L’orthodontie est une spécialité médicale en constants progrès. Du 9 au 12 novembre 2012 se tiendront les 15èmes Journées de l’Orthodontie, rendez-vous annuel incontournable pour accompagner les évolutions de la profession. Chaque année, ce sont près de 2 500 personnes (orthodontistes, assistantes…) qui se retrouvent, se forment, améliorent leur pratique pour une prise en charge adaptée à chaque patient.

Extraire ou opérer

De plus en plus de chirurgie, de moins en moins d’extractions dentaires, est-ce une mode ? 

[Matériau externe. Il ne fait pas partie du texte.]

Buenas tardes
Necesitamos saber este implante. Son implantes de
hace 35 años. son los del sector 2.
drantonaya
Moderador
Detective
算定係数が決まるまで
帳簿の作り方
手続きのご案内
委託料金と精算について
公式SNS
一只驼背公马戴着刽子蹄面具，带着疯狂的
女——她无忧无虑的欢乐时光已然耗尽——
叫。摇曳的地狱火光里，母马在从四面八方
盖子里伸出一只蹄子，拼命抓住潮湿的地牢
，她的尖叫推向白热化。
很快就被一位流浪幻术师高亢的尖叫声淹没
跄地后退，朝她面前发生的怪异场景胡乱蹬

« Vos dents du haut avancent, nous allons en enlever une de chaque côté au fond et reculer les incisives et canines pour les remettre en fonction ». Cette approche reste vraie aujourd’hui si ce sont seulement les dents du haut qui sont protrusives mais il s’agit souvent d’un manque de croissance de la mâchoire inférieure et le résultat ne sera pas à la hauteur d’un traitement moderne qui doit redonner une fonction parfaite tout en respectant les équilibres squelettiques et faciaux. Il faut donc dans ces cas faire grandir cette mâchoire inférieure… 
« Rentre la langue et ferme la bouche ! »

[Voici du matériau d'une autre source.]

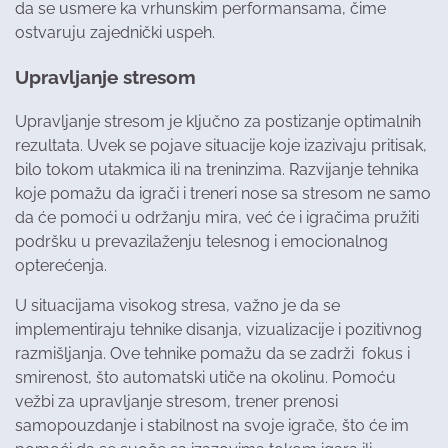
da se usmere ka vrhunskim performansama, čime
ostvaruju zajednički uspeh.
Upravljanje stresom
Upravljanje stresom je ključno za postizanje optimalnih
rezultata. Uvek se pojave situacije koje izazivaju pritisak,
bilo tokom utakmica ili na treninzima. Razvijanje tehnika
koje pomažu da igrači i treneri nose sa stresom ne samo
da će pomoći u održanju mira, već će i igračima pružiti
podršku u prevazilaženju telesnog i emocionalnog
opterećenja.
U situacijama visokog stresa, važno je da se
implementiraju tehnike disanja, vizualizacije i pozitivnog
razmišljanja. Ove tehnike pomažu da se zadrži fokus i
smirenost, što automatski utiče na okolinu. Pomoću
vežbi za upravljanje stresom, trener prenosi
samopouzdanje i stabilnost na svoje igrače, što će im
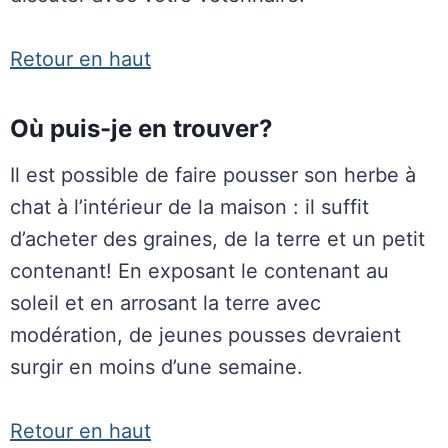
Retour en haut
Où puis-je en trouver?
Il est possible de faire pousser son herbe à
chat à l’intérieur de la maison : il suffit
d’acheter des graines, de la terre et un petit
contenant! En exposant le contenant au
soleil et en arrosant la terre avec
modération, de jeunes pousses devraient
surgir en moins d’une semaine.
Retour en haut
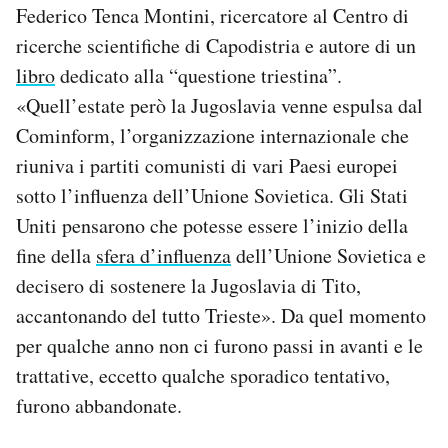
Federico Tenca Montini, ricercatore al Centro di
ricerche scientifiche di Capodistria e autore di un
libro
dedicato alla “questione triestina”.
«Quell’estate però la Jugoslavia venne espulsa dal
Cominform, l’organizzazione internazionale che
riuniva i partiti comunisti di vari Paesi europei
sotto l’influenza dell’Unione Sovietica. Gli Stati
Uniti pensarono che potesse essere l’inizio della
fine della
sfera d’influenza
dell’Unione Sovietica e
decisero di sostenere la Jugoslavia di Tito,
accantonando del tutto Trieste». Da quel momento
per qualche anno non ci furono passi in avanti e le
trattative, eccetto qualche sporadico tentativo,
furono abbandonate.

L’association entre la forme du palais et la posture bouche ouverte est bien connue des orthodontistes. L’explication relève du rôle essentiel de la langue au cours de la croissance des mâchoires. Une langue bien placée concourt à un bon développement du palais et une respiration facilitée par le nez.Certaines anomalies (palais étroit et profond, menton en retrait) peuvent être à l’origine chez certains jeunes patients d’apnées obstructives du sommeil… 

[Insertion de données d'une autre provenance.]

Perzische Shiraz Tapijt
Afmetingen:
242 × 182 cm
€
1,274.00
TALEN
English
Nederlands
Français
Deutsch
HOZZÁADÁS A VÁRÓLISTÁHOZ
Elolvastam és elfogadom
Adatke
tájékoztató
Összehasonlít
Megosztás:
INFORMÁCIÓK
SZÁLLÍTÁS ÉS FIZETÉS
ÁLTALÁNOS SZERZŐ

« Docteur, si on ne fait rien »

Pourquoi est-il important de faire le traitement ? Est-ce que je vais perdre mes dents ? Est-ce que la situation va s’aggraver ? Si on ne fait rien, les désordres s’aggravent … Des dents mal placées empêchent d’autres dents de pousser, des blocages peuvent apparaitre empêchant la croissance de s’exprimer correctement. Dans tous les cas, les désordres et les déséquilibres s’installent. Chez les adultes, cette notion d’aggravation est encore plus pertinente avec l’affaiblissement des tissus osseux dû au phénomène naturel de vieillissement, ou la perte éventuellement non compensée de dents et l’existence de maladies parodontales.